Duckworth’s central contribution is the Grit Scale, a 12-item self-report instrument measuring two components: consistency of interest (passion for long-term goals) and perseverance of effort. Her doctoral and postdoctoral studies — predicting which West Point cadets would survive Beast Barracks, which Scripps National Spelling Bee finalists would advance, which Chicago public-school students would graduate — argued that grit predicted achievement above and beyond IQ. She received a MacArthur Fellowship in 2013 and published Grit: The Power of Passion and Perseverance in 2016, which became a multi-year New York Times bestseller.
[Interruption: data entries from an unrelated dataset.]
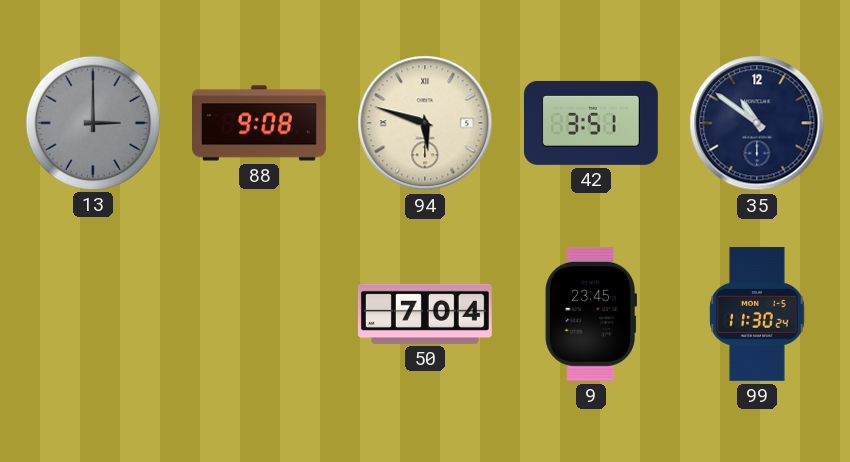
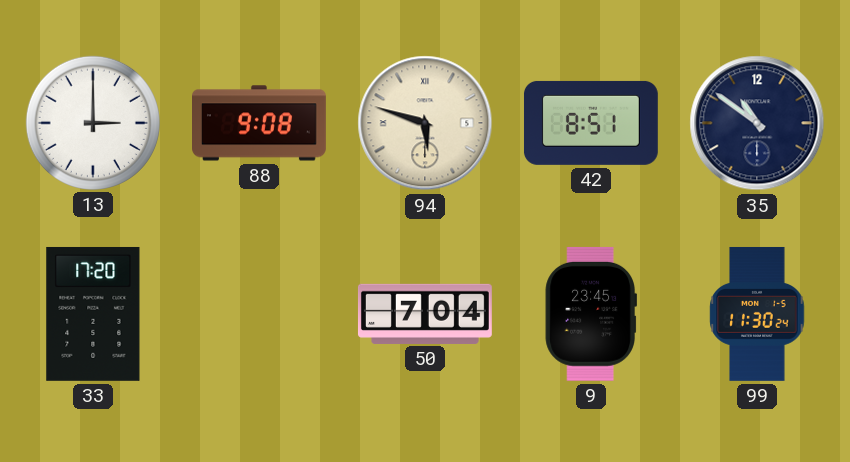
13 dial: grey -> white
42: 3:51 -> 8:51
33: none -> 17:20
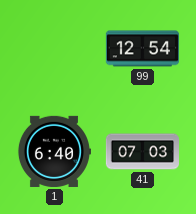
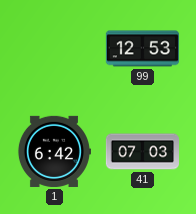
99: 12:54 -> 12:53
1: 6:40 -> 6:42
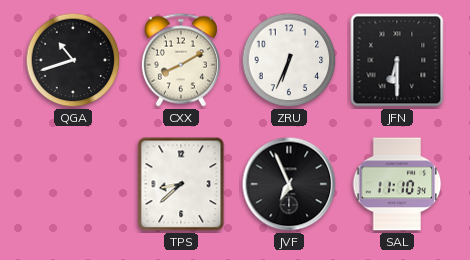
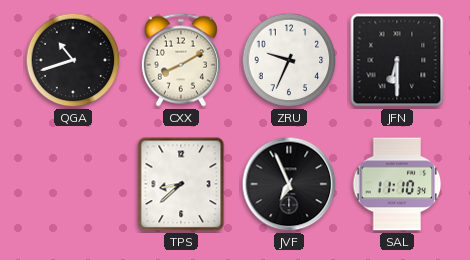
ZRU: 6:34 -> 9:34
Her work sits in active dispute. A 2017 meta-analysis by Credé, Tynan, and Harms covering 88 studies and roughly 67,000 individuals found that grit is very strongly correlated with conscientiousness — to the point where critics argue it may not be a distinct construct — and only moderately correlated with performance outcomes. Duckworth has acknowledged the critique while continuing to defend the predictive utility of the passion–perseverance combination. Her current focus is Character Lab’s intervention research and the No Stupid Questions podcast with Stephen Dubner.